[RFC][Tensorize] Add "reduce_last" property for TensorIntrin to support activation fusion

Motivation:

Existing TensorIntrin has “reduce_init” and “reduce_update” properties to support the tensorization of reduce_axis == 0 and reduce_axis > 0 specifically, which is already well suited for many cases. However, the support for activation fusion is still missing, because it lacks of facilities to handle “reduce_axis = reduce_dim - 1” case.

Suppose we want to tenorize a matmul_with_relu op, the code would look like this:

def intrin_gemm(m, n, k):
  a = te.placeholder((m, k), name="a")
  b = te.placeholder((k, n), name="b")
  k_axis = te.reduce_axis((0, k), name="k")
  c = te.compute((m, n), lambda i, j: te.sum(a[i, k_axis] * b[k_axis, j], axis=k_axis), name="c")
  a_buffer = tvm.tir.decl_buffer(a.shape, a.dtype, name="a_buffer", offset_factor=1, strides=[te.var("s1"), 1])
  b_buffer = tvm.tir.decl_buffer(b.shape, b.dtype, name="b_buffer", offset_factor=1, strides=[te.var("s2"), 1])
  c_buffer = tvm.tir.decl_buffer(c.shape, c.dtype, name="c_buffer", offset_factor=1, strides=[te.var("s3"), 1])

  def intrin_func(ins, outs):

    def _body():
      ib = tvm.tir.ir_builder.create()
      ib.emit(
        tvm.tir.call_packed("tvm.contrib.cblas.matmul", ins[0], ins[1], outs[0])
      )

      return ib.get()

    def _update():
      ib = tvm.tir.ir_builder.create()
      ib.emit(
        tvm.tir.call_packed("tvm.contrib.cblas.matmul_with_relu", ins[0], ins[1], outs[0])
      )

      return ib.get()

    return _body(), None, _update()

  return te.decl_tensor_intrin(c.op, intrin_func, binds={a: a_buffer, b: b_buffer, c: c_buffer})

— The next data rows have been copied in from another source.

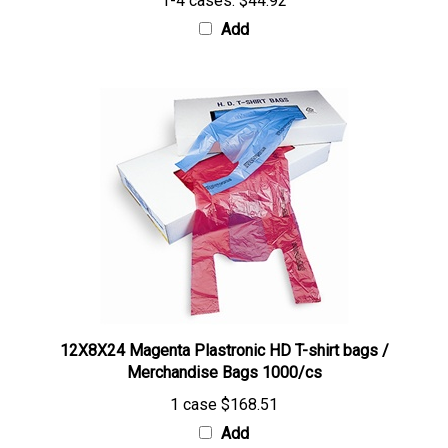
Add
12X8X24 Magenta Plastronic HD T-shirt bags /
Merchandise Bags 1000/cs
1 case
$168.51
Add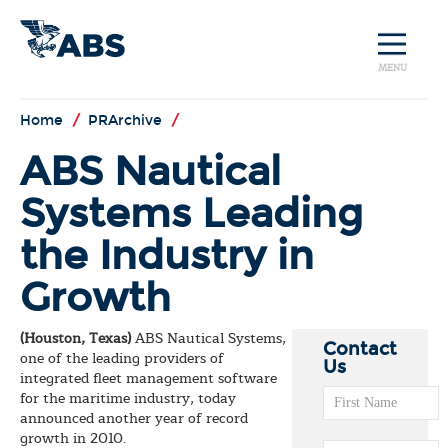
MENU
Home
/
PRArchive
/
ABS Nautical
Systems Leading
the Industry in
Growth
(Houston, Texas)
ABS Nautical Systems,
Contact
one of the leading providers of
Us
integrated fleet management software
for the maritime industry, today
announced another year of record
growth in 2010.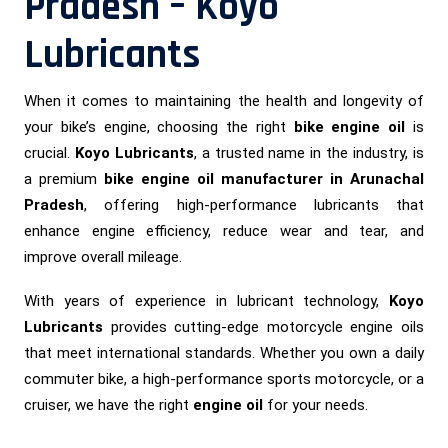
Pradesh – Koyo
Lubricants
When it comes to maintaining the health and longevity of
your bike’s engine, choosing the right
bike engine oil
is
crucial.
Koyo Lubricants
, a trusted name in the industry, is
a premium
bike engine oil manufacturer in Arunachal
Pradesh
, offering high-performance lubricants that
enhance engine efficiency, reduce wear and tear, and
improve overall mileage.
With years of experience in lubricant technology,
Koyo
Lubricants
provides cutting-edge motorcycle engine oils
that meet international standards. Whether you own a daily
commuter bike, a high-performance sports motorcycle, or a
cruiser, we have the right
engine oil
for your needs.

And the corresponding TIR generated is:

for (k.outer: int32, 0, 4) {
    if @tir.likely((0 < k.outer), dtype=bool) {
      @tir.tvm_call_packed("tvm.contrib.cblas.matmul_with_relu", @tir.tvm_stack_make_array(A_2, @tir.tvm_stack_make_shape(16, 4, dtype=handle), @tir.tvm_stack_make_shape(16, 1, dtype=handle), 2, 0f32, (k.outer*4), dtype=handle), @tir.tvm_stack_make_array(B_2, @tir.tvm_stack_make_shape(4, 16, dtype=handle), @tir.tvm_stack_make_shape(16, 1, dtype=handle), 2, 0f32, (k.outer*64), dtype=handle), @tir.tvm_stack_make_array(C_2, @tir.tvm_stack_make_shape(16, 16, dtype=handle), @tir.tvm_stack_make_shape(16, 1, dtype=handle), 2, 0f32, 0, dtype=handle), dtype=int32)
    } else {
      @tir.tvm_call_packed("tvm.contrib.cblas.matmul", @tir.tvm_stack_make_array(A_2, @tir.tvm_stack_make_shape(16, 4, dtype=handle), @tir.tvm_stack_make_shape(16, 1, dtype=handle), 2, 0f32, (k.outer*4), dtype=handle), @tir.tvm_stack_make_array(B_2, @tir.tvm_stack_make_shape(4, 16, dtype=handle), @tir.tvm_stack_make_shape(16, 1, dtype=handle), 2, 0f32, (k.outer*64), dtype=handle), @tir.tvm_stack_make_array(C_2, @tir.tvm_stack_make_shape(16, 16, dtype=handle), @tir.tvm_stack_make_shape(16, 1, dtype=handle), 2, 0f32, 0, dtype=handle), dtype=int32)
    }
  }

Sadly, the above TIR is actually WRONG, because it invokes “matmul_with_relu” at every k.outer != 0 iteration. We only want “matmul_with_relu” be invoked at the k.outer == 3 iteration, but it’s not possible with existing TensorIntrin implementation.

Proposal

My proposal is to add a “reduce_last” property to TensorIntrin, which represents the last iteration of reduce axis. The API would like this:

def intrin_func(ins, outs):

    def _body():
      ib = tvm.tir.ir_builder.create()
      ib.emit(
        tvm.tir.call_packed("tvm.contrib.cblas.matmul_with_bias", ins[0], ins[1], outs[0])
      )

      return ib.get()

    def _update():
      ib = tvm.tir.ir_builder.create()
      ib.emit(
        tvm.tir.call_packed("tvm.contrib.cblas.matmul", ins[0], ins[1], outs[0])
      )

      return ib.get()

    # Handle the last iteration of reduce axis, by generating statement for "reduce_last".
    def _last():
      ib = tvm.tir.ir_builder.create()
      ib.emit(
        tvm.tir.call_packed("tvm.contrib.cblas.matmul_with_relu", ins[0], ins[1], outs[0])
      )

      return ib.get()
      

    return _body(), None, _update(), _last()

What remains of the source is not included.